Perpiñá M, Pellicer C, Marco V, Maldonado J, Ponce J
Eur J Respir Dis. 1985 Feb;66(2):91-7.
To demonstrate the existence and assess the magnitude of reflex bronchoconstriction in asthmatics, triggered by gastroesophageal reflux, pulmonary function studies (forced expiratory spirogram, flow-volume loops and airway resistance) were performed during a Bernstein test in 21 adult patients with intrinsic asthma and in 15 controls.
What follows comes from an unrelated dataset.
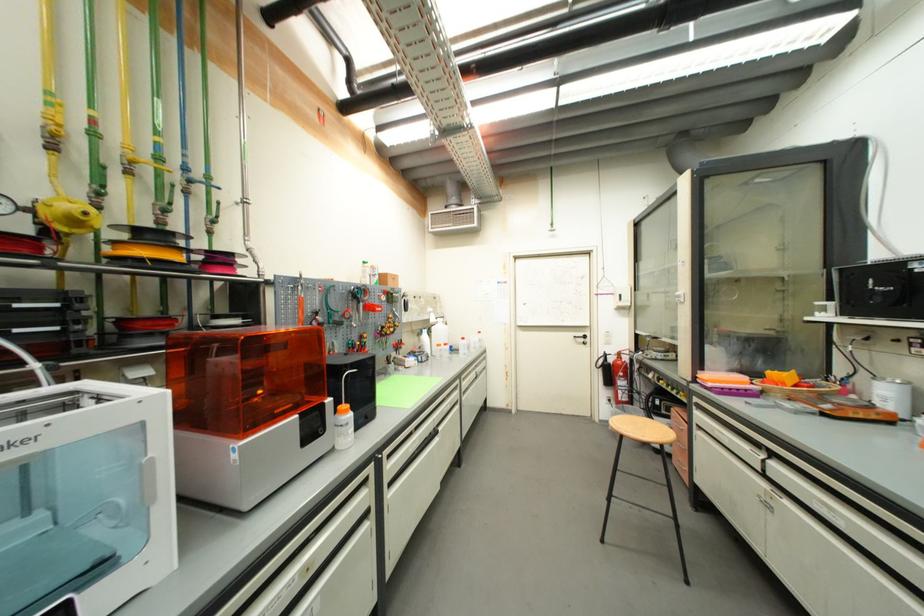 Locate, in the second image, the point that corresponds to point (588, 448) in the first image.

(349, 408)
Six asthmatics and 7 controls had symptomatic reflux test and a positive standard acid reflux test. Bernstein test was positive in all symptomatic individuals and in 2 asthmatics with a negative standard acid reflux test. Changes in pulmonary function occur only in asthmatics with symptomatic reflux. Decreases were: FEV1 8.4 +/- 3.4; FEF25-75% 45 +/- 7.3; Vmax 15 +/- 8.4; and Sgaw 16 +/- 3.7. Although changes were statistically significant (p less than 0.05), the magnitude of decrease is rather small and unlikely to be felt by an asthmatic or produce wheezy dyspnea. Therefore, even though the presence of acid in the lower esophagus may produce reflex bronchoconstriction in some asthmatics with symptomatic reflux, this appears to be of little significance.